To conserve memory, we may also want to shrink the array if it gets too empty. Here are two choices:

1. When the array is half-full, shrink its size to half of what it was.
2. When the array is one-fourth full, shrink its size to half of what it was.

Shrinking the array takes constant time. But you should assume that it notifies the operating system that it is taking less space, so the OS is free to allocate the space beyond the end of the shrunk region. That is, future allocation must again copy all elements.

1. Which option is better, and why? Give an example of a sequence of operations and the corresponding amortized analysis to support your claim.

## Part 4

Suppose we need a slightly different functionality from our data structure. Instead of looking up the kth element, we need to be able to search for elements.

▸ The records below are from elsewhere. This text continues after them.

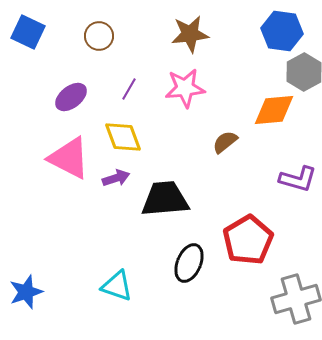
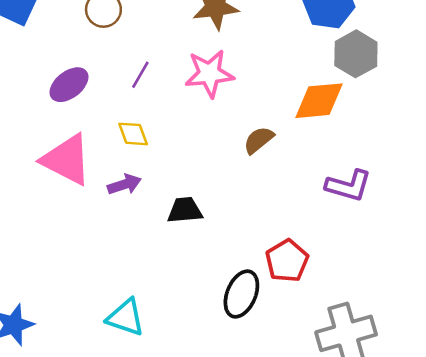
yellow diamond: (123, 137) -> (133, 134), size x0.7
black trapezoid: (165, 199) -> (185, 210), size x0.6
red pentagon: (248, 240) -> (287, 261), size x0.7
black ellipse: (189, 263) -> (241, 294), moved

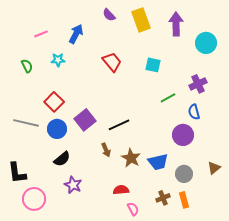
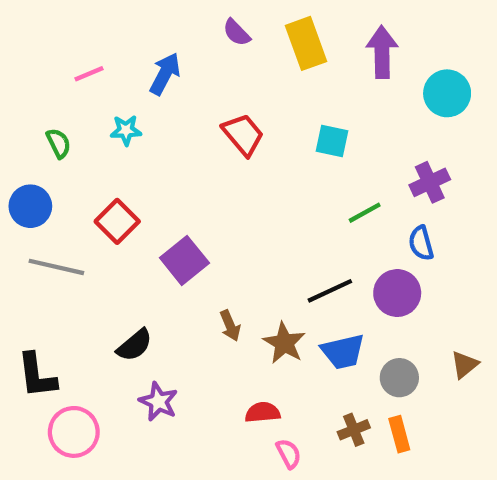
black line: (119, 125) -> (330, 291), moved
blue circle: (57, 129) -> (30, 206), moved

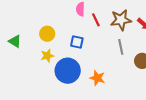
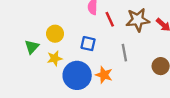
green triangle: (15, 41) -> (32, 47), moved, turned 40
gray line: (121, 47) -> (124, 53), moved
orange star: (97, 78) -> (104, 75), moved

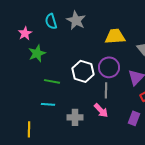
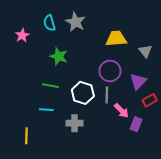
green star: (37, 53) -> (59, 56), moved, turned -30
white hexagon: (83, 71) -> (83, 93), moved
pink arrow: (101, 110) -> (121, 111), moved

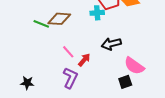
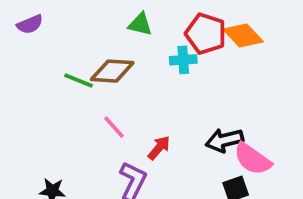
black arrow: (111, 44) -> (224, 140), moved
pink line: (68, 52) -> (114, 127), moved

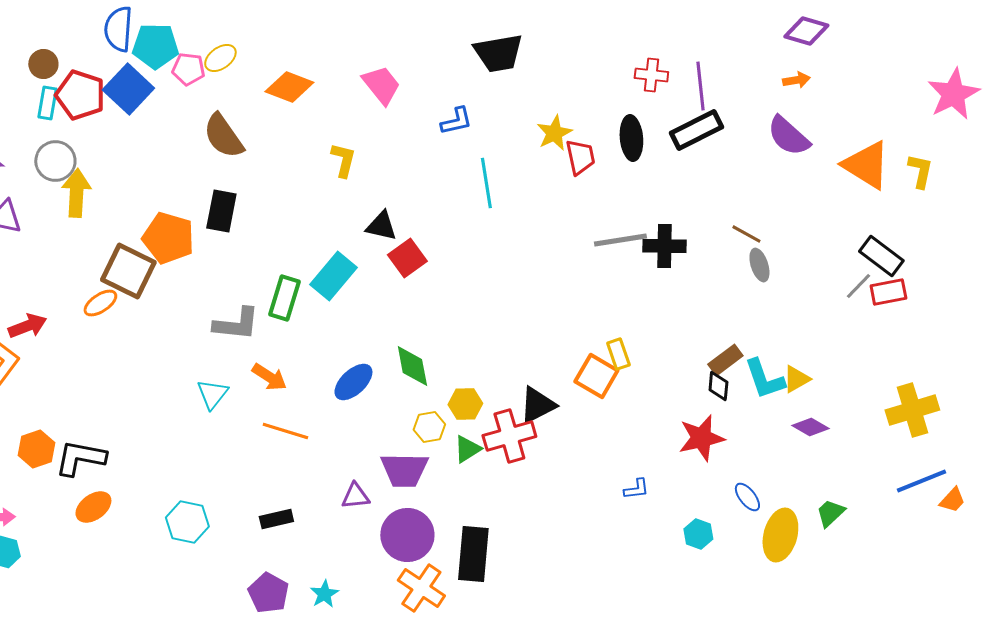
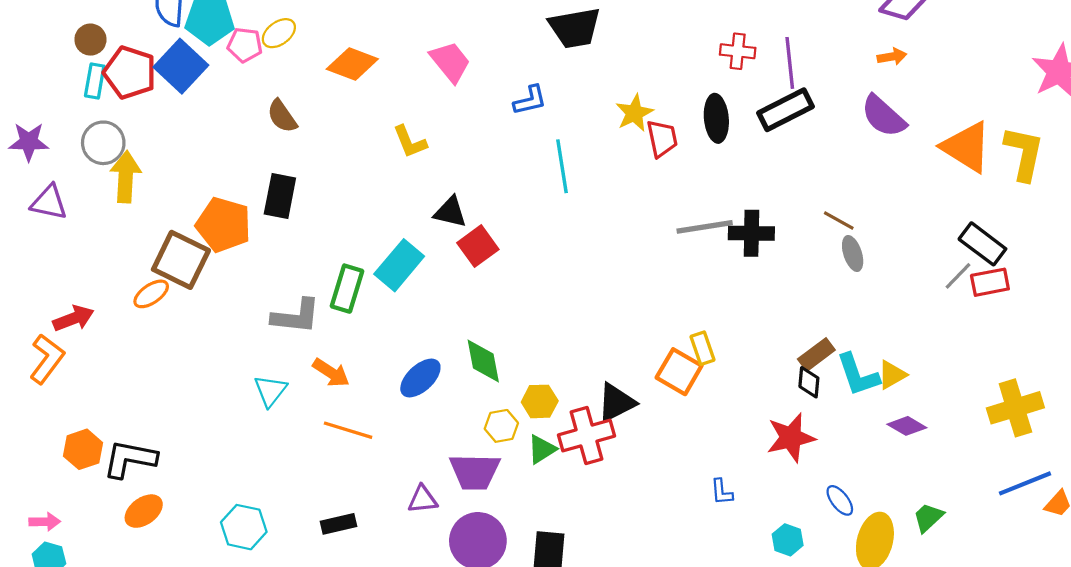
brown semicircle: (223, 136) -> (282, 116), size x0.7
yellow L-shape: (343, 160) -> (410, 142), turned 144
yellow L-shape: (920, 171) -> (1024, 153), size x1.5
blue L-shape: (636, 489) -> (722, 492), turned 92

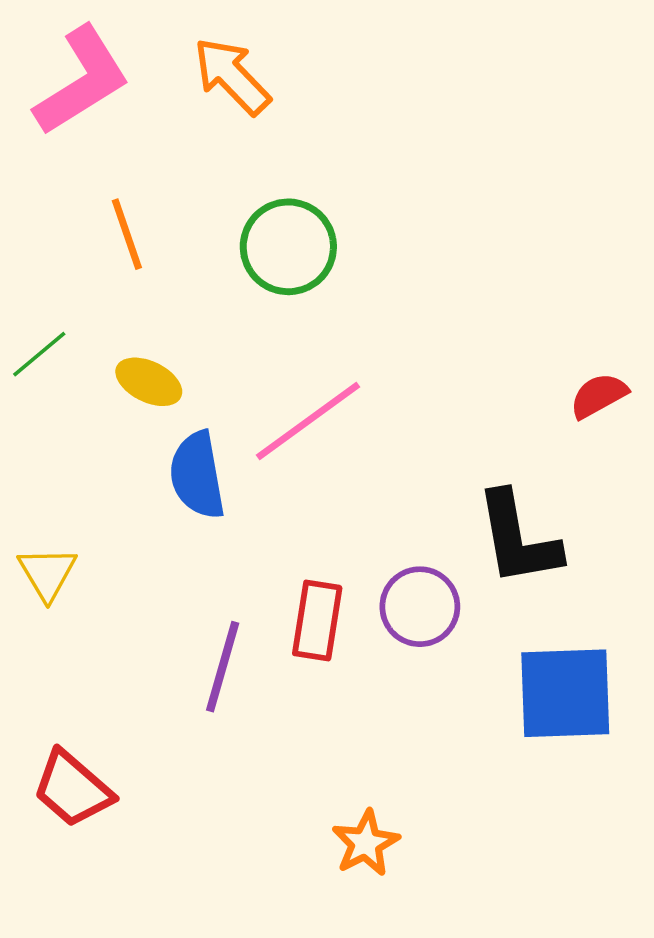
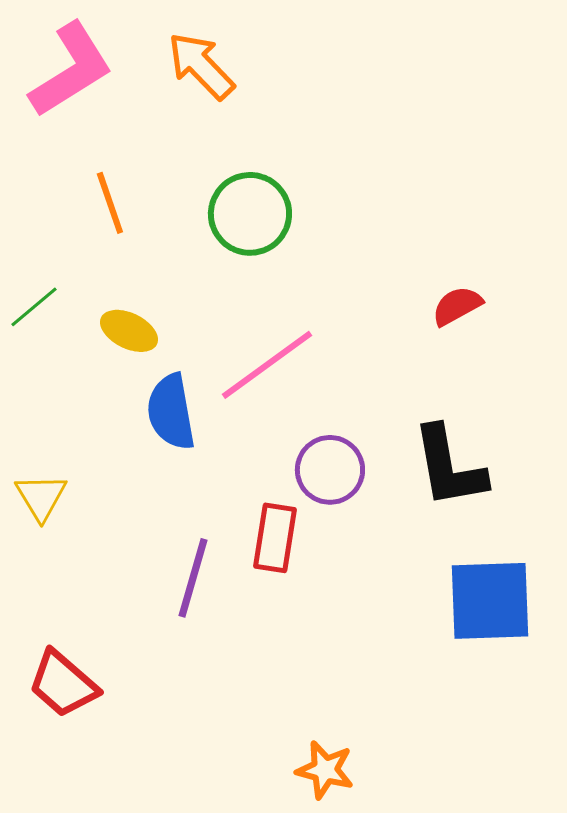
red semicircle: (599, 396) -> (457, 306), moved
purple circle: (420, 607) -> (330, 470), moved
orange star: (366, 843) -> (325, 770), moved, turned -30

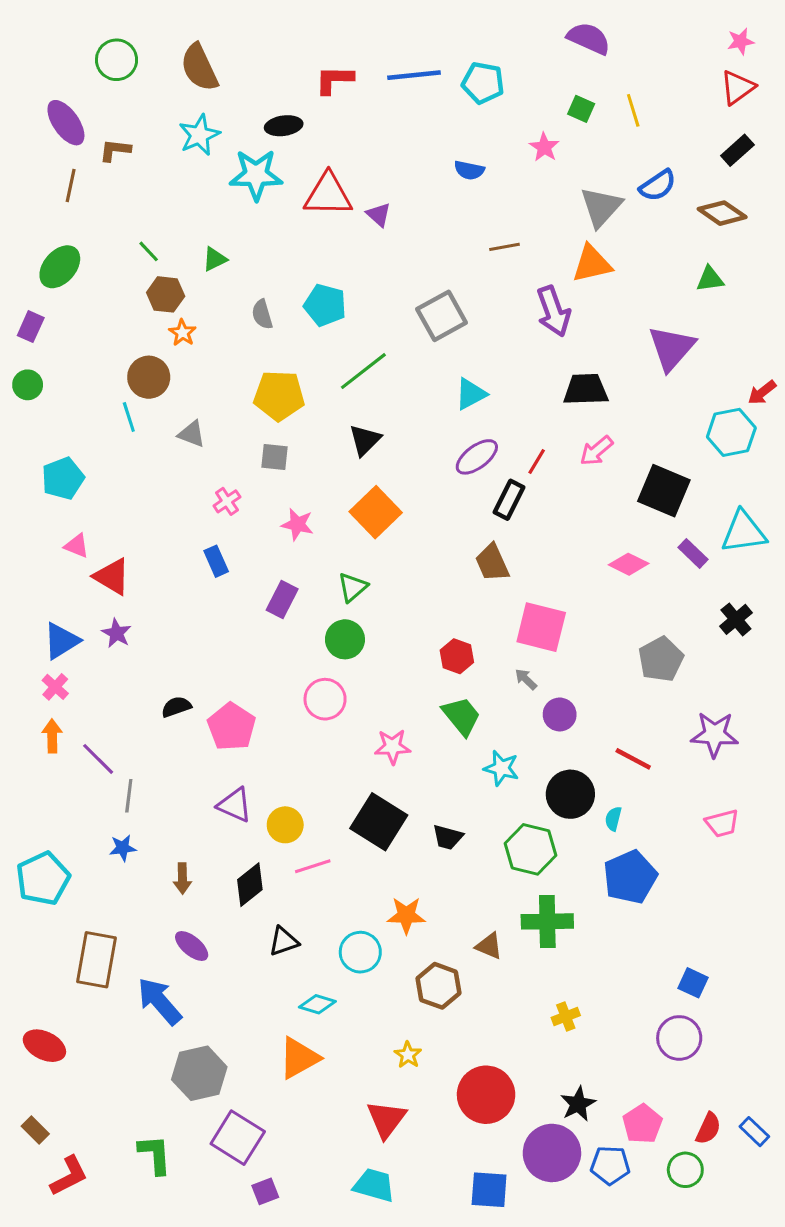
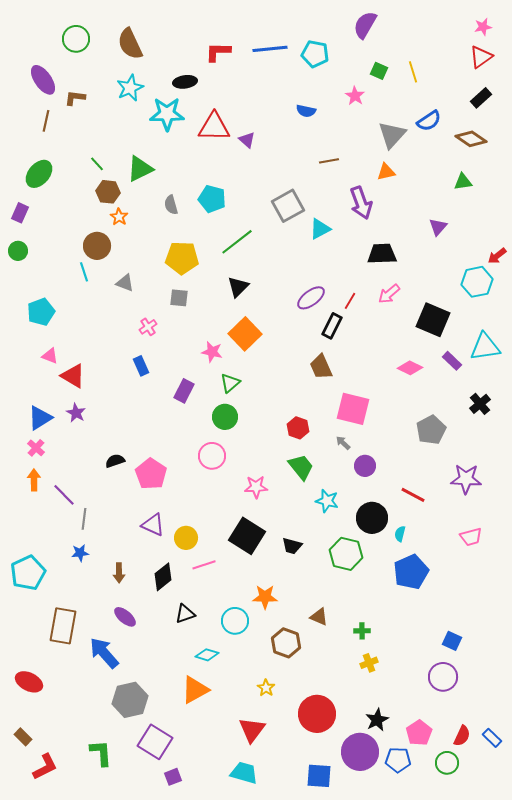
purple semicircle: (589, 38) -> (365, 25), moved, turned -84
green triangle: (215, 259) -> (140, 169), size x1.6
orange triangle: (592, 264) -> (386, 172), size x0.7
purple triangle: (672, 348) -> (438, 227), size x0.6
cyan triangle: (471, 394) -> (320, 229), moved
pink star: (297, 524) -> (212, 352), moved
green cross: (547, 921) -> (362, 631), moved, size x0.5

Specifically, we need to be able to:

• Insert an element
• Determine whether a given element is in the structure

One way to do this is to keep an array of elements in sorted order. Constant time access allows us to quickly search for elements using a binary search in O([k -> log k]) time, but inserting elements is slow, O([k -> k]), due to the requirement that the array remain sorted: when we add an element, all the elements after it in order must be shifted one array index to the right.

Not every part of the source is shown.